▶ _What you should do_
Below are records that hold pictures; write out only the lines from their start through the line with "Es un privilegio", exactly, and drop the pictures.

▶ _Supplied entries_
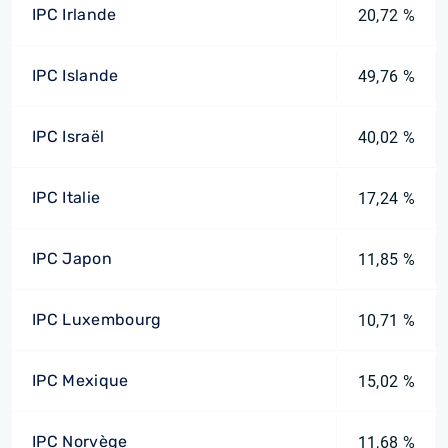
IPC Irlande
20,72 %
IPC Islande
49,76 %
IPC Israël
40,02 %
IPC Italie
17,24 %
IPC Japon
11,85 %
IPC Luxembourg
10,71 %
IPC Mexique
15,02 %
IPC Norvège
11,68 %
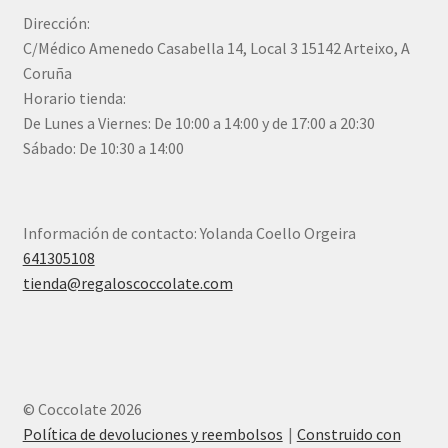
Dirección:
C/Médico Amenedo Casabella 14, Local 3 15142 Arteixo, A
Coruña
Horario tienda:
De Lunes a Viernes: De 10:00 a 14:00 y de 17:00 a 20:30
Sábado: De 10:30 a 14:00
Información de contacto: Yolanda Coello Orgeira
641305108
tienda@regaloscoccolate.com
© Coccolate 2026
Política de devoluciones y reembolsos
Construido con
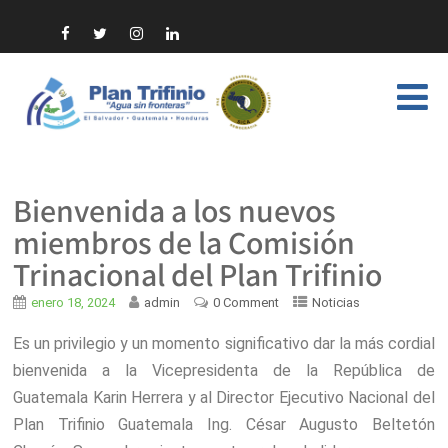
Bienvenida a los nuevos
miembros de la Comisión
Trinacional del Plan Trifinio
enero 18, 2024
admin
0 Comment
Noticias
Es un privilegio y un momento significativo dar la más cordial
bienvenida a la Vicepresidenta de la República de
Guatemala Karin Herrera y al Director Ejecutivo Nacional del
Plan Trifinio Guatemala Ing. César Augusto Beltetón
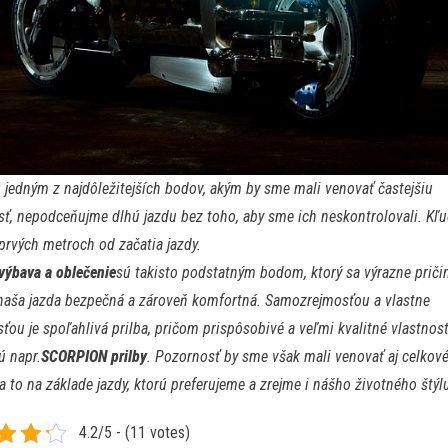
 jedným z najdôležitejších bodov, akým by sme mali venovať častejšiu
ť, nepodceňujme dlhú jazdu bez toho, aby sme ich neskontrolovali. Kľu
prvých metroch od začatia jazdy.
výbava a oblečenie
sú takisto podstatným bodom, ktorý sa výrazne pričin
naša jazda bezpečná a zároveň komfortná. Samozrejmosťou a vlastne
ťou je spoľahlivá prilba, pričom prispôsobivé a veľmi kvalitné vlastnost
ú napr.
SCORPION prilby
. Pozornosť by sme však mali venovať aj celko
 a to na základe jazdy, ktorú preferujeme a zrejme i nášho životného štýl
4.2/5 - (11 votes)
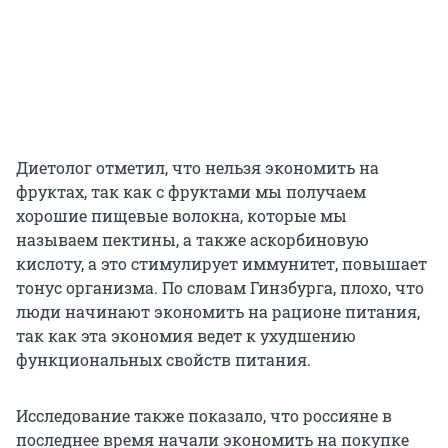
Диетолог отметил, что нельзя экономить на
фруктах, так как с фруктами мы получаем
хорошие пищевые волокна, которые мы
называем пектины, а также аскорбиновую
кислоту, а это стимулирует иммунитет, повышает
тонус организма. По словам Гинзбурга, плохо, что
люди начинают экономить на рационе питания,
так как эта экономия ведет к ухудшению
функциональных свойств питания.
Исследование также показало, что россияне в
последнее время начали экономить на покупке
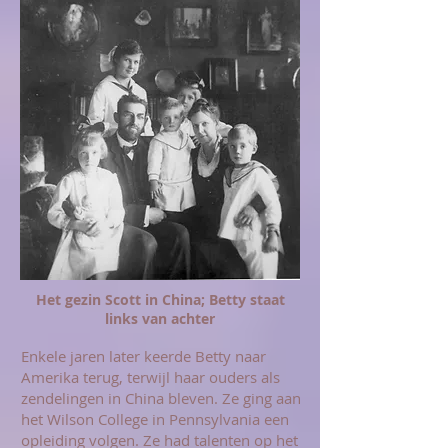
Het gezin Scott in China; Betty staat
links van achter
Enkele jaren later keerde Betty naar
Amerika terug, terwijl haar ouders als
zendelingen in China bleven. Ze ging aan
het Wilson College in Pennsylvania een
opleiding volgen. Ze had talenten op het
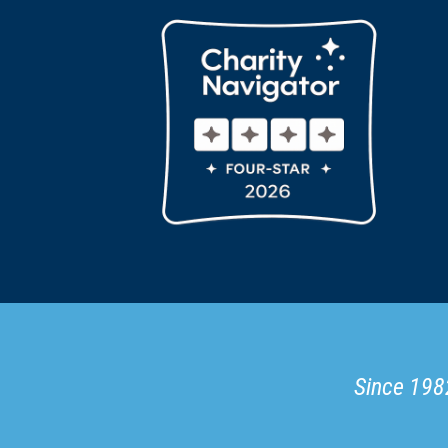
Since 1982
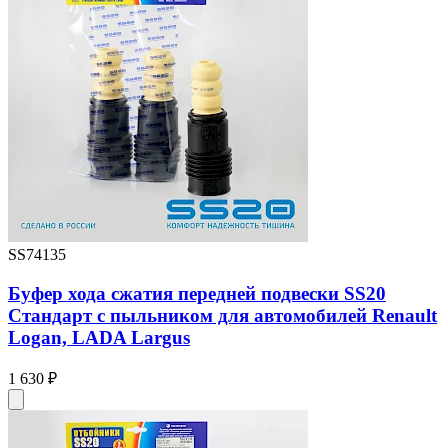
SS74135
Буфер хода сжатия передней подвески SS20
Стандарт с пыльником для автомобилей Renault
Logan, LADA Largus
1 630 ₽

▶ _Task result_
IPC Irlande
20,72 %
IPC Islande
49,76 %
IPC Israël
40,02 %
IPC Italie
17,24 %
IPC Japon
11,85 %
IPC Luxembourg
10,71 %
IPC Mexique
15,02 %
IPC Norvège
11,68 %
Dirección:
C/Médico Amenedo Casabella 14, Local 3 15142 Arteixo, A
Coruña
Horario tienda:
De Lunes a Viernes: De 10:00 a 14:00 y de 17:00 a 20:30
Sábado: De 10:30 a 14:00
Información de contacto: Yolanda Coello Orgeira
641305108
tienda@regaloscoccolate.com
© Coccolate 2026
Política de devoluciones y reembolsos
Construido con
Bienvenida a los nuevos
miembros de la Comisión
Trinacional del Plan Trifinio
enero 18, 2024
admin
0 Comment
Noticias
Es un privilegio y un momento significativo dar la más cordial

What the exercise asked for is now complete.